Extract the first line through the line containing "Task: Click on the KEMAPOWER" from the listing below, exactly as written.

*** Data supplied

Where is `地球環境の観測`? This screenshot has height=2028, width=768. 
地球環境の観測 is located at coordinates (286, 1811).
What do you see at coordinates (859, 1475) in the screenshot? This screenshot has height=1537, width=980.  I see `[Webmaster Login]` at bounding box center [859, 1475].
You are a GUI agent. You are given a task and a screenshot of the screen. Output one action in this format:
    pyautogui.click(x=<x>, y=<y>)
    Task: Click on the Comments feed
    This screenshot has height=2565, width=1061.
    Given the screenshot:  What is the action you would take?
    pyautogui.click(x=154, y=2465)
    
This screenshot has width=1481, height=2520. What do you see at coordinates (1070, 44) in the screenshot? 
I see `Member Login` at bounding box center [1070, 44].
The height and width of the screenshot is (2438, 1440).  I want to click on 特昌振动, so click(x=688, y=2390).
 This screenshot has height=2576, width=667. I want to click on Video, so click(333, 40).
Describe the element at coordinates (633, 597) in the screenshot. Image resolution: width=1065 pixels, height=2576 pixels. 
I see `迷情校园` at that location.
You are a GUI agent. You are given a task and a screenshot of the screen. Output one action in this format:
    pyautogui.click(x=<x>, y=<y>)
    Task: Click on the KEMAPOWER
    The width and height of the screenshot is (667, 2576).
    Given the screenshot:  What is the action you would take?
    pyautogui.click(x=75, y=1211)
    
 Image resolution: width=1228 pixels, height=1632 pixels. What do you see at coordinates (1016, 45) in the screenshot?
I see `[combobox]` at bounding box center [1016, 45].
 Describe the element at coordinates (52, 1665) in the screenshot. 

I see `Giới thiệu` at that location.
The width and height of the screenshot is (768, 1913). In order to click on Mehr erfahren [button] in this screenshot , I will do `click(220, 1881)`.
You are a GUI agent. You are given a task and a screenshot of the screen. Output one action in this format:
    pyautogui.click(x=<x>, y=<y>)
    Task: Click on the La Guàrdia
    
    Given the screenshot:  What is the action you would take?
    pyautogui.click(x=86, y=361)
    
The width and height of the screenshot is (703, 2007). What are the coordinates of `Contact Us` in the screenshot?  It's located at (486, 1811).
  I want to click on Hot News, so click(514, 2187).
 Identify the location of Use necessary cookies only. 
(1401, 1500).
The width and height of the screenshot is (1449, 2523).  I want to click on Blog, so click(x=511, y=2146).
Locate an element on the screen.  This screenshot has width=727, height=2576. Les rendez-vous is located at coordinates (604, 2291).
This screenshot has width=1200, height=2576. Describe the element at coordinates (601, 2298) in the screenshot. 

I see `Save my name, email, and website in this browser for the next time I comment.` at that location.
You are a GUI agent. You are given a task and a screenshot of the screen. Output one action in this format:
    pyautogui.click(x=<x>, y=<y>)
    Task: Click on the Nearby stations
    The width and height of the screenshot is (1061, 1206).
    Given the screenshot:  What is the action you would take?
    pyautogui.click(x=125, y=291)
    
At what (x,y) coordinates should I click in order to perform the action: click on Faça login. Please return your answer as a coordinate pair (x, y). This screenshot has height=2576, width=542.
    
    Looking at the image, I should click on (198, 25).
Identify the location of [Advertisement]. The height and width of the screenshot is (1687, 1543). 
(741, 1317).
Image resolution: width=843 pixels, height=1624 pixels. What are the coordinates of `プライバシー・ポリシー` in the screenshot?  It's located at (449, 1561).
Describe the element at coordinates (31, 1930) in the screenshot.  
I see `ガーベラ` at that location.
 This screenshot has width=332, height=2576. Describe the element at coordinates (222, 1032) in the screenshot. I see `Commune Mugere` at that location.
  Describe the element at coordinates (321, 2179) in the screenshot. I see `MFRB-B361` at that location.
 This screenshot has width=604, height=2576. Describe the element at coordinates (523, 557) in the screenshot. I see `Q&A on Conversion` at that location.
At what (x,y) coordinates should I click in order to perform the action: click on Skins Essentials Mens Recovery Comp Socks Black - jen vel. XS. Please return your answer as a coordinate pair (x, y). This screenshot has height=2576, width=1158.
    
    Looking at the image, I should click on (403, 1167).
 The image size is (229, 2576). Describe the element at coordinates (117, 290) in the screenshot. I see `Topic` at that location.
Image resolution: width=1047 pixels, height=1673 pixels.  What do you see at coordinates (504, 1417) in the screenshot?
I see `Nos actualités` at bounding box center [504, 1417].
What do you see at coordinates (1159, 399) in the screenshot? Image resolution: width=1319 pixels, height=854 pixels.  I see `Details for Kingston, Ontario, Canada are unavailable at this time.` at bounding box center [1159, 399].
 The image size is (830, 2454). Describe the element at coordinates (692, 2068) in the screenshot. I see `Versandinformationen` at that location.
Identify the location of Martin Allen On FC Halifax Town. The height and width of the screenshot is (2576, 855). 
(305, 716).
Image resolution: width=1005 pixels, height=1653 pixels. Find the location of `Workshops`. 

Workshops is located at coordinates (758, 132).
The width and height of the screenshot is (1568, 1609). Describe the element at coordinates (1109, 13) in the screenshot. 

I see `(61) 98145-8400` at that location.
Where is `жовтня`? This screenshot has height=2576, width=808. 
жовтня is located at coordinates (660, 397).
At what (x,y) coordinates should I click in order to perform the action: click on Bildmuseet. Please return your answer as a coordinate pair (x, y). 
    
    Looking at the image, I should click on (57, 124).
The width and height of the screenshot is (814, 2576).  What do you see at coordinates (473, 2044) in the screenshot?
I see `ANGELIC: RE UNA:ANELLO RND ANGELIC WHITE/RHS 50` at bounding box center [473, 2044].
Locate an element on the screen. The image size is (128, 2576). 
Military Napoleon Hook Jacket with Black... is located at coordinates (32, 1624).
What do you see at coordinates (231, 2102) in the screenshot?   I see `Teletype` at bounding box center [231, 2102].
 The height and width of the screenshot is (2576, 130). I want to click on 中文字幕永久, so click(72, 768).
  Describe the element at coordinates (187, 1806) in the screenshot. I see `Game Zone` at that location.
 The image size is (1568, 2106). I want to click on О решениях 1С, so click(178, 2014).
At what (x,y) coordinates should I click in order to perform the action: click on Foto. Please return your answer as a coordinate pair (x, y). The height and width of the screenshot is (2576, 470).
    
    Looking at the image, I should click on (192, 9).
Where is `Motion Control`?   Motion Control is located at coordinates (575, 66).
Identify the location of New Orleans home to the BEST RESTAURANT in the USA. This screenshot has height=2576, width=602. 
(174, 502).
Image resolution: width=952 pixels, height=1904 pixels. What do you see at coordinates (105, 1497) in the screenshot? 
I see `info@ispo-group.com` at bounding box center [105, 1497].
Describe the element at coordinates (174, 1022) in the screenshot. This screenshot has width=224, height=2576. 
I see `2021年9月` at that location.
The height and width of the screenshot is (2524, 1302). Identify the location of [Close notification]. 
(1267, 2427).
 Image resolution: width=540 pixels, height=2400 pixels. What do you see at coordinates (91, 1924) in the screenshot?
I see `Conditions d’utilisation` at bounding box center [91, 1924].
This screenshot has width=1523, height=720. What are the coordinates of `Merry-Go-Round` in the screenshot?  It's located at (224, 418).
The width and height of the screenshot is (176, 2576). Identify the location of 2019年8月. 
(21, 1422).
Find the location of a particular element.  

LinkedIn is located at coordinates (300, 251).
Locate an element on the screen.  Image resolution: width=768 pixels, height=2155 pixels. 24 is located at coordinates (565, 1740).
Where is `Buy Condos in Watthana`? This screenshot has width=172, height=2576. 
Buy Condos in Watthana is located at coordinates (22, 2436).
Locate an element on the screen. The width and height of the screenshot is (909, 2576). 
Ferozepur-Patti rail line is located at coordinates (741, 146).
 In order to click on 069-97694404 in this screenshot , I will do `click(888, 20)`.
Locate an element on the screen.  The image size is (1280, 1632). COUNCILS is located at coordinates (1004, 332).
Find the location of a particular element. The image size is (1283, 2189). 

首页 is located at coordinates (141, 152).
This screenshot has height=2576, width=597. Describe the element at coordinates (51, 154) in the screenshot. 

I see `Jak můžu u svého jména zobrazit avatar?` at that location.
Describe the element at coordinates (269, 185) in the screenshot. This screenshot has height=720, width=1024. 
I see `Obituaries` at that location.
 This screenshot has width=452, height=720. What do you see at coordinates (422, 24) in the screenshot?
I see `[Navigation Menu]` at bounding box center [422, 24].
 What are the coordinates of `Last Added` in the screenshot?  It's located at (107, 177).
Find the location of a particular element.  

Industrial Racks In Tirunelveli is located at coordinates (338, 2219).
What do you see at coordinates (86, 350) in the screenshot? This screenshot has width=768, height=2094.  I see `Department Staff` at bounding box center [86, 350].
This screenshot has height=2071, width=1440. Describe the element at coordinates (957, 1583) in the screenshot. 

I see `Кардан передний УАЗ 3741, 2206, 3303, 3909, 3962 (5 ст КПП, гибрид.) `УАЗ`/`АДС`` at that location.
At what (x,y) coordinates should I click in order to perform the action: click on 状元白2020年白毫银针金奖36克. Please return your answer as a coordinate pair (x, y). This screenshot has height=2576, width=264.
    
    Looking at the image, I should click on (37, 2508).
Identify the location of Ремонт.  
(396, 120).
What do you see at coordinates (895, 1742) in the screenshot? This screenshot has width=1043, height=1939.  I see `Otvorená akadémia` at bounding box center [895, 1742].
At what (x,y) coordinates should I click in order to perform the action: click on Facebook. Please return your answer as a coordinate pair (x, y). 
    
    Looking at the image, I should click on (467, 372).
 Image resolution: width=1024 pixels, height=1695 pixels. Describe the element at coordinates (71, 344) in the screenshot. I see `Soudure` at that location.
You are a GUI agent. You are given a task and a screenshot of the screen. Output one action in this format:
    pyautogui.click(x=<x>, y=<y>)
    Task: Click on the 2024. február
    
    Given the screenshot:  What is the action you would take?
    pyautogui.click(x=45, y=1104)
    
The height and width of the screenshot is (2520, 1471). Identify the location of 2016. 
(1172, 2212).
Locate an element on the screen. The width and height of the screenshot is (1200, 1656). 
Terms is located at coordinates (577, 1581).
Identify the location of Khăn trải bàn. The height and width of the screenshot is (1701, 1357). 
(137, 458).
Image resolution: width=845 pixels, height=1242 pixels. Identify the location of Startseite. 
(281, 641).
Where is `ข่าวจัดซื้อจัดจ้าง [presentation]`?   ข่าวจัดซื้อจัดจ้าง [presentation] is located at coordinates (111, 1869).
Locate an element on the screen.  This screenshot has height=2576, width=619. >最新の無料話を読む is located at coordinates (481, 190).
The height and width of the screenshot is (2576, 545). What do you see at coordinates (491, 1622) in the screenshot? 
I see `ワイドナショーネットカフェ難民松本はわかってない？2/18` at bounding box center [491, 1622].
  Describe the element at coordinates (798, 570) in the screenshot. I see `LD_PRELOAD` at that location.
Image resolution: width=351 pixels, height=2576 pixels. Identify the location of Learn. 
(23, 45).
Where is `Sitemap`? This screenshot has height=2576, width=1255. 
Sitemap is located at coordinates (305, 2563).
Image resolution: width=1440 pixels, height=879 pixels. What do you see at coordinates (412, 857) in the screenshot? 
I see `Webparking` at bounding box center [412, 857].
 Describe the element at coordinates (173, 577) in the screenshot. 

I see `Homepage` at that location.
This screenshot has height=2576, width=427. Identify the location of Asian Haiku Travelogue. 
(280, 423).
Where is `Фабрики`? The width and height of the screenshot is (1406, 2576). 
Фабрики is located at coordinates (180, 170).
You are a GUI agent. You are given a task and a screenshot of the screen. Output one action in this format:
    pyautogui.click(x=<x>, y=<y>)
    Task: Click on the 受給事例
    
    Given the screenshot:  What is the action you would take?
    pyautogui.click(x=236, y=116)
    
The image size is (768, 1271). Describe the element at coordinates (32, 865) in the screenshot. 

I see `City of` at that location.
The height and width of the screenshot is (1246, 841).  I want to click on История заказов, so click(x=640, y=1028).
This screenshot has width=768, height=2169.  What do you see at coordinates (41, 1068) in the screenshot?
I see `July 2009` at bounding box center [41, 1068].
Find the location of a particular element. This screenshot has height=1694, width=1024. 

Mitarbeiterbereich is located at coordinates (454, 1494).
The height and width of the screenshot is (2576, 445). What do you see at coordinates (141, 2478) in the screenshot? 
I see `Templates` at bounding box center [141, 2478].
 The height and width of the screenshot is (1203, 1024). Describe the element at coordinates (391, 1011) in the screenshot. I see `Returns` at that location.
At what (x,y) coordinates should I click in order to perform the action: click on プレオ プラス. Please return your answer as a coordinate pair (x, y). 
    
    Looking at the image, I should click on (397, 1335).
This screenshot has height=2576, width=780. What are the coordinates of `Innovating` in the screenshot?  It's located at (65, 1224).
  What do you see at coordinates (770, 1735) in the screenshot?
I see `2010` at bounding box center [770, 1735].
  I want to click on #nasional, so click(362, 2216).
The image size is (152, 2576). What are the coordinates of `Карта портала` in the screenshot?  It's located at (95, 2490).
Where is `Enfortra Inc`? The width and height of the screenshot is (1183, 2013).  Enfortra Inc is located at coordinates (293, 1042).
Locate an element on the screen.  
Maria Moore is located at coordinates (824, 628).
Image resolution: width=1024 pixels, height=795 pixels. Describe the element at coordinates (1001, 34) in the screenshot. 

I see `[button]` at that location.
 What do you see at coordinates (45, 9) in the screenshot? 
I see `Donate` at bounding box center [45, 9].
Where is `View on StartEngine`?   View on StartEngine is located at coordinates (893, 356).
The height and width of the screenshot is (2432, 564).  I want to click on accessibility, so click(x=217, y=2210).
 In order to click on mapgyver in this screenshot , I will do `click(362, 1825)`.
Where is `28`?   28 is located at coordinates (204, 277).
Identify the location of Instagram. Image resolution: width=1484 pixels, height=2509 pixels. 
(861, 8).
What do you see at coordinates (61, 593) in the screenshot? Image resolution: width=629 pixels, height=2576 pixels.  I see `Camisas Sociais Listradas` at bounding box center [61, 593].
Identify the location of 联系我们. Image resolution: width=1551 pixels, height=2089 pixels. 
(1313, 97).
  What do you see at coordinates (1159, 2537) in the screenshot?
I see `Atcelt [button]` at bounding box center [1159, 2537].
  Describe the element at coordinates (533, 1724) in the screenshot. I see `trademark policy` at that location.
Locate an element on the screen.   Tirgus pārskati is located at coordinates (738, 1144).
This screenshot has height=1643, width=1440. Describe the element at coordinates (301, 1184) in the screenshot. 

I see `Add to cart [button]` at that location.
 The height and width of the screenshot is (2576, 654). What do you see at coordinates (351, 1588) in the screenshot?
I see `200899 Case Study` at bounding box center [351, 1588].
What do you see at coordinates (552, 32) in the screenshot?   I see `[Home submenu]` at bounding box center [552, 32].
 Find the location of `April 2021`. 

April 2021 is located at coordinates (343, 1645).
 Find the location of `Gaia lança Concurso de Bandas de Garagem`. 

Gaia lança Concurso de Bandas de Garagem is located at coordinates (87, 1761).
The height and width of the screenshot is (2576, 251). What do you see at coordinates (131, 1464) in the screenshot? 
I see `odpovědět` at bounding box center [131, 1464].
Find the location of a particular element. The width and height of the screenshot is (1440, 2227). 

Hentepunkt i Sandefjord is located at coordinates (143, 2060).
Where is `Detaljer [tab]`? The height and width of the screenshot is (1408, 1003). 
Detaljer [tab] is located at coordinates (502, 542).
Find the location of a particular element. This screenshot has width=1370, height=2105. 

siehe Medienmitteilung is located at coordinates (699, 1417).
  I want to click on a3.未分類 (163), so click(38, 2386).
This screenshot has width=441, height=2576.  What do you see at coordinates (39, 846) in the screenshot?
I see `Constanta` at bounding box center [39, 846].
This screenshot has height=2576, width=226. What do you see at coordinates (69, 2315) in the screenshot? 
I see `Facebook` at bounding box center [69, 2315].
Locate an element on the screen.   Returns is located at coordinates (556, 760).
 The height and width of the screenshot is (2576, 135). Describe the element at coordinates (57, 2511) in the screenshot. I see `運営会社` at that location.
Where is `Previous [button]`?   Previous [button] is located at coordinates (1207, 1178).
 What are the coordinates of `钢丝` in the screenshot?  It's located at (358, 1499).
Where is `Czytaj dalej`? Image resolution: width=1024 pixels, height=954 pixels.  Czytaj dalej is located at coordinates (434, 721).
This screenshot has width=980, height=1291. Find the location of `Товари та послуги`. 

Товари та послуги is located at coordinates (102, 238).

******

Exercise solution:
Where is `地球環境の観測`? This screenshot has height=2028, width=768. 
地球環境の観測 is located at coordinates (286, 1811).
What do you see at coordinates (859, 1475) in the screenshot? This screenshot has height=1537, width=980.  I see `[Webmaster Login]` at bounding box center [859, 1475].
You are a GUI agent. You are given a task and a screenshot of the screen. Output one action in this format:
    pyautogui.click(x=<x>, y=<y>)
    Task: Click on the Comments feed
    This screenshot has height=2565, width=1061.
    Given the screenshot:  What is the action you would take?
    pyautogui.click(x=154, y=2465)
    
This screenshot has width=1481, height=2520. What do you see at coordinates (1070, 44) in the screenshot? 
I see `Member Login` at bounding box center [1070, 44].
The height and width of the screenshot is (2438, 1440).  I want to click on 特昌振动, so click(x=688, y=2390).
 This screenshot has height=2576, width=667. I want to click on Video, so click(333, 40).
Describe the element at coordinates (633, 597) in the screenshot. Image resolution: width=1065 pixels, height=2576 pixels. 
I see `迷情校园` at that location.
You are a GUI agent. You are given a task and a screenshot of the screen. Output one action in this format:
    pyautogui.click(x=<x>, y=<y>)
    Task: Click on the KEMAPOWER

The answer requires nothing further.